Spark SQL 源码分析之Physical Plan 到 RDD的具体实现

 接上一篇文章Spark SQL Catalyst源码分析之Physical Plan,本文将介绍Physical Plan的toRDD的具体实现细节:

  我们都知道一段sql,真正的执行是当你调用它的collect()方法才会执行Spark Job,最后计算得到RDD。

  lazy val toRdd: RDD[Row] = executedPlan.execute()

  Spark Plan基本包含4种操作类型,即BasicOperator基本类型,还有就是Join、Aggregate和Sort这种稍复杂的。

  如图:

  

一、BasicOperator

1.1、Project

  Project 的大致含义是:传入一系列表达式Seq[NamedExpression],给定输入的Row,经过Convert(Expression的计算eval)操作,生成一个新的Row。

  Project的实现是调用其child.execute()方法,然后调用mapPartitions对每一个Partition进行操作。
  这个f函数其实是new了一个MutableProjection,然后循环的对每个partition进行Convert。

 
  1. case class Project(projectList: Seq[NamedExpression], child: SparkPlan) extends UnaryNode {

  2. override def output = projectList.map(_.toAttribute)

  3. override def execute() = child.execute().mapPartitions { iter => //对每个分区进行f映射

  4. @transient val reusableProjection = new MutableProjection(projectList)

  5. iter.map(reusableProjection)

  6. }

  7. }

  通过观察MutableProjection的定义,可以发现,就是bind references to a schema 和 eval的过程:

  将一个Row转换为另一个已经定义好schema column的Row。
  如果输入的Row已经有Schema了,则传入的Seq[Expression]也会bound到当前的Schema。

 
  1. case class MutableProjection(expressions: Seq[Expression]) extends (Row => Row) {

  2. def this(expressions: Seq[Expression], inputSchema: Seq[Attribute]) =

  3. this(expressions.map(BindReferences.bindReference(_, inputSchema))) //bound schema

  4.  
  5. private[this] val exprArray = expressions.toArray

  6. private[this] val mutableRow = new GenericMutableRow(exprArray.size) //新的Row

  7. def currentValue: Row = mutableRow

  8. def apply(input: Row): Row = {

  9. var i = 0

  10. while (i < exprArray.length) {

  11. mutableRow(i) = exprArray(i).eval(input) //根据输入的input,即一个Row,计算生成的Row

  12. i += 1

  13. }

  14. mutableRow //返回新的Row

  15. }

  16. }

1.2、Filter

 Filter的具体实现是传入的condition进行对input row的eval计算,最后返回的是一个Boolean类型,

 如果表达式计算成功,返回true,则这个分区的这条数据就会保存下来,否则会过滤掉。

 
  1. case class Filter(condition: Expression, child: SparkPlan) extends UnaryNode {

  2. override def output = child.output

  3.  
  4. override def execute() = child.execute().mapPartitions { iter =>

  5. iter.filter(condition.eval(_).asInstanceOf[Boolean]) //计算表达式 eval(input row)

  6. }

  7. }

1.3、Sample

  Sample取样操作其实是调用了child.execute()的结果后,返回的是一个RDD,对这个RDD调用其sample函数,原生方法。

 
  1. case class Sample(fraction: Double, withReplacement: Boolean, seed: Long, child: SparkPlan)

  2. extends UnaryNode

  3. {

  4. override def output = child.output

  5.  
  6. // TODO: How to pick seed?

  7. override def execute() = child.execute().sample(withReplacement, fraction, seed)

  8. }

1.4、Union

  Union操作支持多个子查询的Union,所以传入的child是一个Seq[SparkPlan]

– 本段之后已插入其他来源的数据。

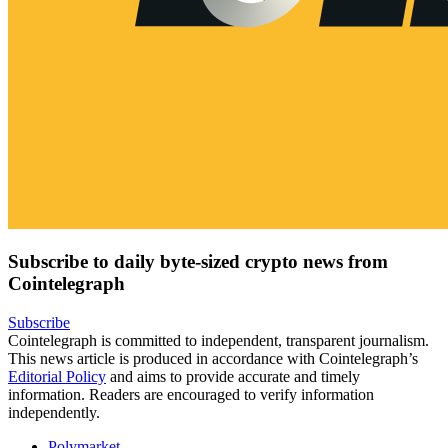
Subscribe to daily byte-sized crypto news from
Cointelegraph
Subscribe
Cointelegraph is committed to independent, transparent journalism.
This news article is produced in accordance with Cointelegraph’s
Editorial Policy
and aims to provide accurate and timely
information. Readers are encouraged to verify information
independently.
Polymarket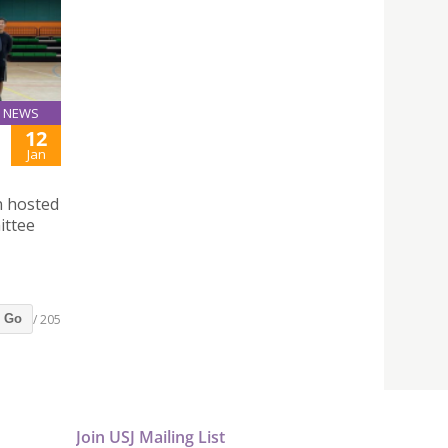
NEWS
12
Jan
n hosted
ittee
/ 205
Go
Join USJ Mailing List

  execute()方法的实现是对其所有的children,每一个进行execute(),即select查询的结果集合RDD。

  通过调用SparkContext的union方法,将所有子查询的结果合并起来。

 
  1. case class Union(children: Seq[SparkPlan])(@transient sqlContext: SQLContext) extends SparkPlan {

  2. // TODO: attributes output by union should be distinct for nullability purposes

  3. override def output = children.head.output

  4. override def execute() = sqlContext.sparkContext.union(children.map(_.execute())) //子查询的结果进行union

  5.  
  6. override def otherCopyArgs = sqlContext :: Nil

  7. }

1.5、Limit

  Limit操作在RDD的原生API里也有,即take().

  但是Limit的实现分2种情况:

  第一种是 limit作为结尾的操作符,即select xxx from yyy limit zzz。 并且是被executeCollect调用,则直接在driver里使用take方法。

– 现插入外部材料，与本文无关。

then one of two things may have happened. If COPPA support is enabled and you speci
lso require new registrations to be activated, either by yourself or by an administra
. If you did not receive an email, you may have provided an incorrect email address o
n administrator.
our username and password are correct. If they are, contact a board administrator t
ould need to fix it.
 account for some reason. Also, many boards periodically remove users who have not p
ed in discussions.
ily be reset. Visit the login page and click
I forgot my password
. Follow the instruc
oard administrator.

  第二种是 limit不是作为结尾的操作符,即limit后面还有查询,那么就在每个分区调用limit,最后repartition到一个分区来计算global limit.

 
  1. case class Limit(limit: Int, child: SparkPlan)(@transient sqlContext: SQLContext)

  2. extends UnaryNode {

  3. // TODO: Implement a partition local limit, and use a strategy to generate the proper limit plan:

  4. // partition local limit -> exchange into one partition -> partition local limit again

  5.  
  6. override def otherCopyArgs = sqlContext :: Nil

  7.  
  8. override def output = child.output

  9.  
  10. override def executeCollect() = child.execute().map(_.copy()).take(limit) //直接在driver调用take

  11.  
  12. override def execute() = {

  13. val rdd = child.execute().mapPartitions { iter =>

  14. val mutablePair = new MutablePair[Boolean, Row]()

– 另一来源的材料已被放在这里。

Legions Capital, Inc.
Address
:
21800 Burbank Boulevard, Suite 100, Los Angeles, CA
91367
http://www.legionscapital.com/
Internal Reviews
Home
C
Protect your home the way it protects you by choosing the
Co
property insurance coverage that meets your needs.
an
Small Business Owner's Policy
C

  15. iter.take(limit).map(row => mutablePair.update(false, row)) //每个分区先计算limit

  16. }

  17. val part = new HashPartitioner(1)

  18. val shuffled = new ShuffledRDD[Boolean, Row, Row, MutablePair[Boolean, Row]](rdd, part) //需要shuffle,来repartition

  19. shuffled.setSerializer(new SparkSqlSerializer(new SparkConf(false)))

  20. shuffled.mapPartitions(_.take(limit).map(_._2)) //最后单独一个partition来take limit

  21. }

  22. }

1.6、TakeOrdered

  TakeOrdered是经过排序后的limit N,一般是用在sort by 操作符后的limit。

  可以简单理解为TopN操作符。

 
  1. case class TakeOrdered(limit: Int, sortOrder: Seq[SortOrder], child: SparkPlan)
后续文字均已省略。